Anwendungsbereich des KAGB

Das KAGB verfolgt als nationale Umsetzung der AIFM-Richtlinie (Alternative Investment Fonds Manager) das Ziel, sämtliche bis dato unregulierten kollektiven Investmentformen unter die einheitliche Aufsicht der Bundesanstalt für Finanzdienstleistungsaufsicht (BaFin) zu stellen. Während bisher lediglich offene Fonds unter das Investmentgesetz (InvG) und bestimmte geschlossene Fonds – sofern diese in Finanzinstrumente investieren – vom Kreditwesengesetz (KWG) erfasst wurden, gilt nun für sämtliche Rechtsvehikel das KAGB, sofern sie Gelder von einer Vielzahl von Anlegern bündeln und gemäß einer festgelegten Anlagestrategie investieren. Ein »operativ tätiges Unternehmen außerhalb des Finanzsektors« soll hingegen nicht erfasst werden. (Genauer: Ein Investmentvermögen i.S.d. § 1 Abs. 1 Satz 1 KAGB ist jeder Organismus für gemeinsame Anlagen, der von einer Anzahl von Anlegern Kapital einsammelt, um es gemäß einer festgelegten Anlagestrategie zum Nutzen dieser Anleger zu investieren und der kein operativ tätiges Unternehmen außerhalb des Finanzsektors ist.) Entscheidend ist hierbei, dass der Tatbestand eines AIF ausreicht, um die Regulierungspflicht zu folgern; hierbei ist es irrelevant, ob sich dieser Fonds dann zukünftig selbst verwaltet (interne KVG (KVG = Kapitalverwaltungsgesellschaft.)) oder durch einen externen Manager verwaltet wird (externe KVG).

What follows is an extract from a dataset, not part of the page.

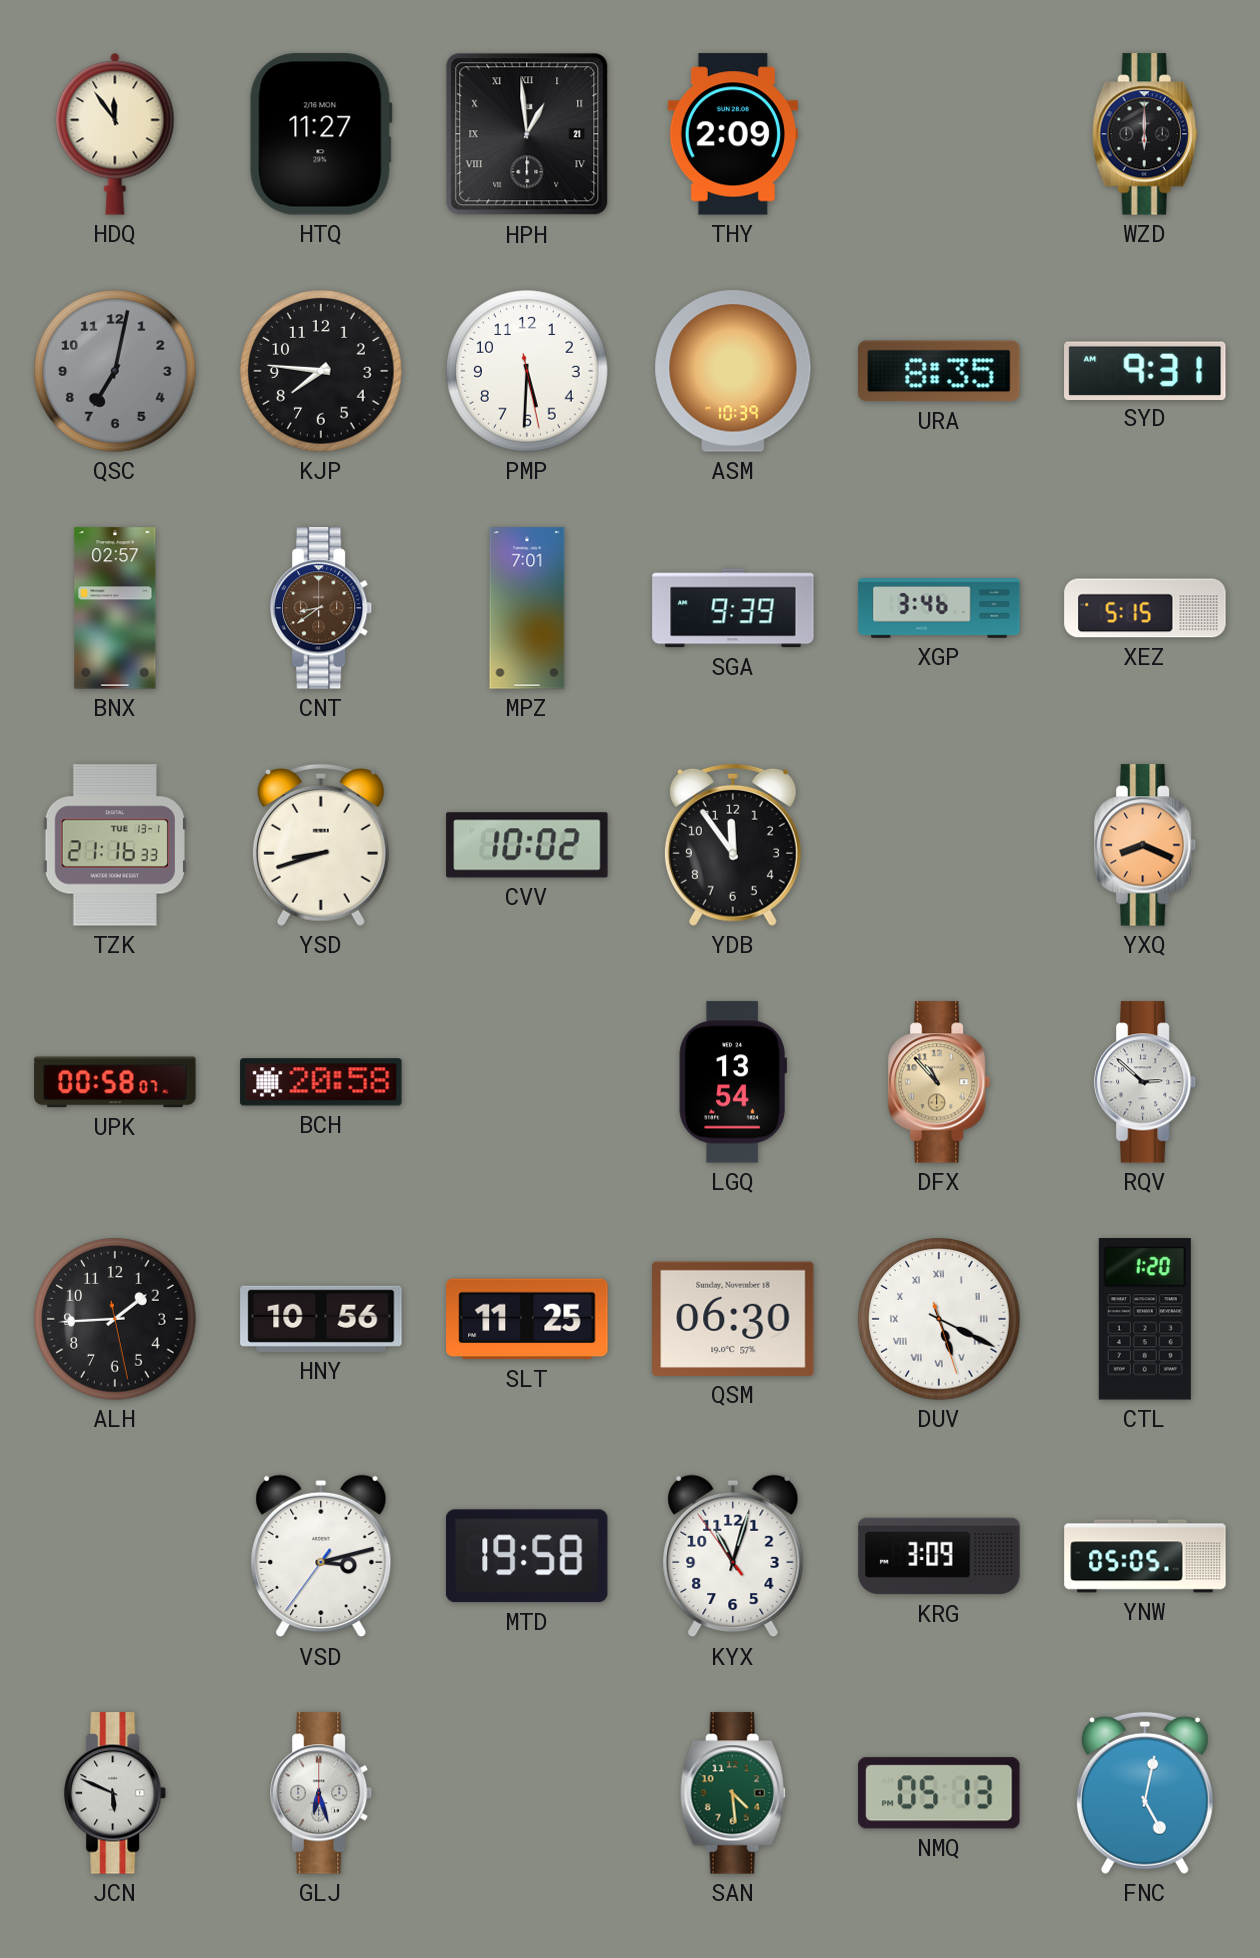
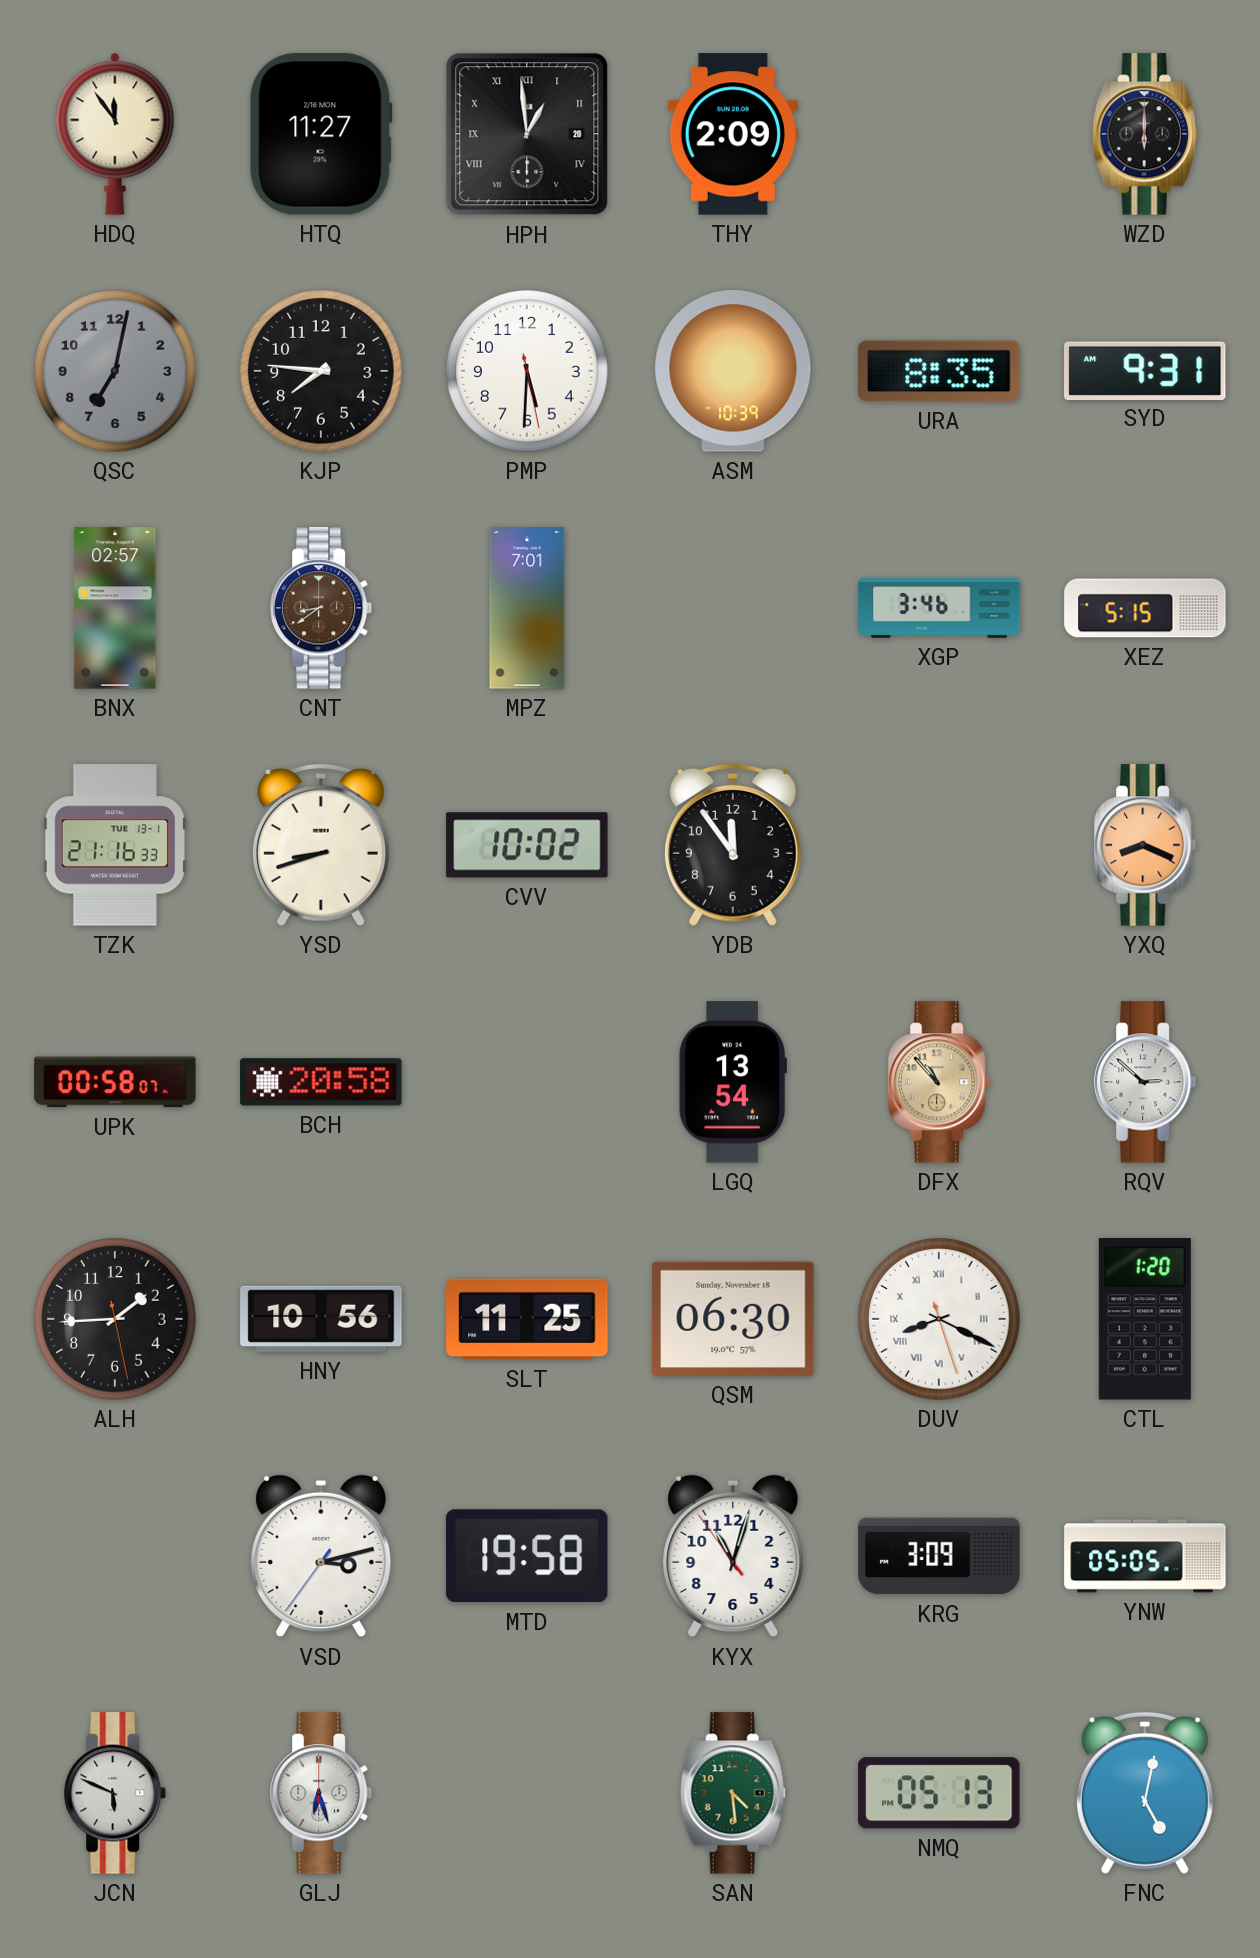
HPH date: 21 -> 20
SGA: 9:39 -> none
DUV: 5:19 -> 8:19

Bereits in dieser kurzen Skizzierung sind jedoch beträchtliche Unschärfen zu erkennen: Was ist, wenn eine mittelständische Reederei Schuldverschreibungen emittiert? Schließlich wird der Anleger eine »Investment Story« im Hinblick auf seine Rendite­ansprüche erwarten, welche regelmäßig

im Wertpapierprospekt beschrieben wird. Doch wäre das dann eine »festgelegte Anlagestrategie«? Ersichtlich soll die Ausnahme der »operativ tätigen Unternehmen außerhalb des Finanzsektors« diese Fälle erfassen. Dementsprechend hat sich das Erfordernis ergeben, für dieses Tatbestandsmerkmal eindeutige Kriterien herauszuarbeiten.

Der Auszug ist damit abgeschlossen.